Lars Jung wendet sich zum Bühnensohn: „Sohn, was sagst du dazu?“ Der Bühnensohn wendet sich fröhlich zur Souffleuse: „Ja, Annie, was sag‘ ich denn dazu?“ – Wenn jemand so schlagfertig mit einem Texthänger umgeht wie dazumal Matthias Luckey, dann hat der Zuschauer jede Menge Vergnügen daran.

Tanzen sie noch oder fallen sie schon? @tanznetz.de

Patzer sind dem Darsteller unangenehm, egal ob es der Texthänger beim Schauspieler ist oder die ungewollte Distanzlosigkeit zum Bühnenboden beim Tänzer, kurz: Hinfallen. Das Publikum merkt es vielleicht gar nicht. Wenn ein Zuschauer es aber doch bemerkt, dann freut er sich meistens. Ich jedenfalls. Und zwar nicht aus Schadenfreude. Oder nur sehr selten.

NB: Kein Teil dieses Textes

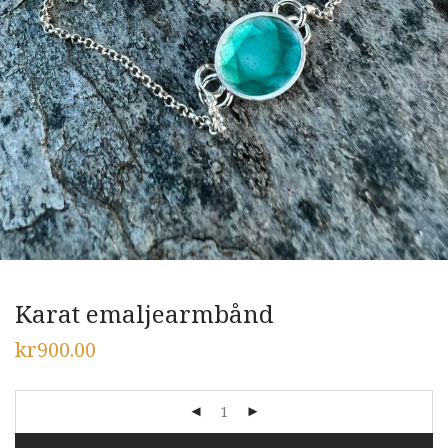
Karat emaljearmbånd
kr
900.00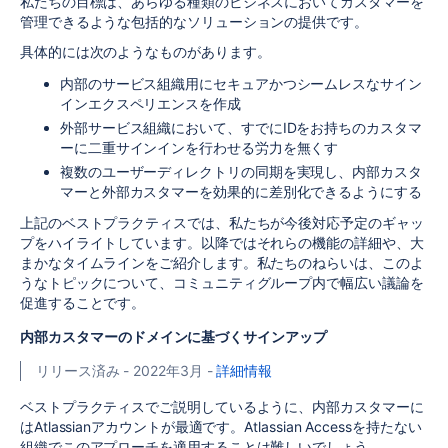
私たちの目標は、あらゆる種類のビジネスにおいてカスタマーを
管理できるような包括的なソリューションの提供です。
具体的には次のようなものがあります。
内部のサービス組織用にセキュアかつシームレスなサイン
インエクスペリエンスを作成
外部サービス組織において、すでにIDをお持ちのカスタマ
ーに二重サインインを行わせる労力を無くす
複数のユーザーディレクトリの同期を実現し、内部カスタ
マーと外部カスタマーを効果的に差別化できるようにする
上記のベストプラクティスでは、私たちが今後対応予定のギャッ
プをハイライトしています。以降ではそれらの機能の詳細や、大
まかなタイムラインをご紹介します。私たちのねらいは、このよ
うなトピックについて、コミュニティグループ内で幅広い議論を
促進することです。
内部カスタマーのドメインに基づくサインアップ
リリース済み - 2022年3月 -
詳細情報
ベストプラクティスでご説明しているように、内部カスタマーに
はAtlassianアカウントが最適です。Atlassian Accessを持たない
組織でこのアプローチを適用することは難しいでしょう。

So ein Fehler kann bei einem Kinofilm nicht passieren. Also nicht, dass das Kino vor Missgeschicken gefeit wäre. Da gab es einen Dokumentarfilm über irgendwas in Dresden, und mehrmals blieb der an der gleichen Stelle hängen. Keine Ahnung mehr, worum es genau ging und ob mir das Ende jemals bekannt geworden ist. Im Gedächtnis hängen geblieben ist nur dieses Hängenbleiben. Aber das war eher kurios als erfreulich.

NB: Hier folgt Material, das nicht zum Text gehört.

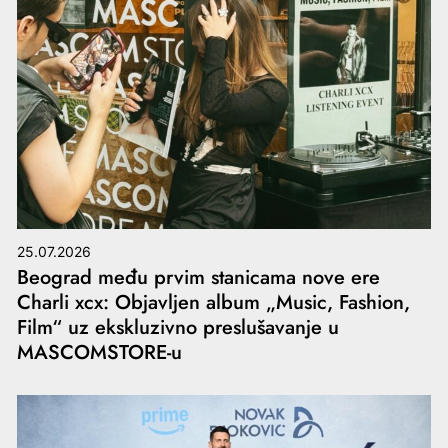
25.07.2026
Beograd među prvim stanicama nove ere
Charli xcx: Objavljen album „Music, Fashion,
Film“ uz ekskluzivno preslušavanje u
MASCOMSTORE-u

Ahmad Mesgarha in „Der Selbstmörder“ @David Baltzer für Staatsschauspiel Dresden

Nun zurück zur Bühne. Die Fehlerchen machen deshalb so viel Spaß, weil die Schauspieler in den Momenten kurz aus ihren Rollen fallen. Dann stehen sie als Menschen auf der Bühne, als sie selbst, und das ist sympathisch. Zum Beispiel Ahmad Mesgarha bei der letzten Aufführung von „Der Selbstmörder“. Trotz des unheilschwangeren Namens haben wir es mit einer Komödie zu tun. Mesgarha spielt einen Ehemann, der arbeitslos ist und das auch mag. Seiner Ehefrau will er das nicht zeigen, hat die Schwiegermutter ihn doch sowieso schon im Verdacht, schlichtweg faul zu sein. Das kann ja stimmen, aber deshalb muss das noch lange keiner wissen. Also gibt sich der Ehemann depressiv. Die Ehefrau ist entsetzt, bangt um ihren Mann. Vom Nachbarn erhält sie den Rat, den Mann vom Äußersten abzuhalten, indem sie Witze erzählt. Darin ist sie gnadenlos schlecht. In purer Panik erzählt sie die ältesten Kalauer unter der Sonne. Schließlich auch den: „Wie lautet der Vorname vom Reh?“ Der Ehemann, der schon gehen wollte, dreht sich noch einmal um und sagt: „Kartoffelpü. Den fand ich noch nie lustig.“ Genau das sagt Mesgarha. Und schüttelt sich vor Lachen dabei. Absolut ansteckend!

So was gibts nun mal nicht im Kinofilm. So etwas Unmittelbares und Einmaliges bekommt der Zuschauer nur da, wo Menschen auf der Bühne stehen.

Hat noch jemand ein lustiges Malheur auf Lager?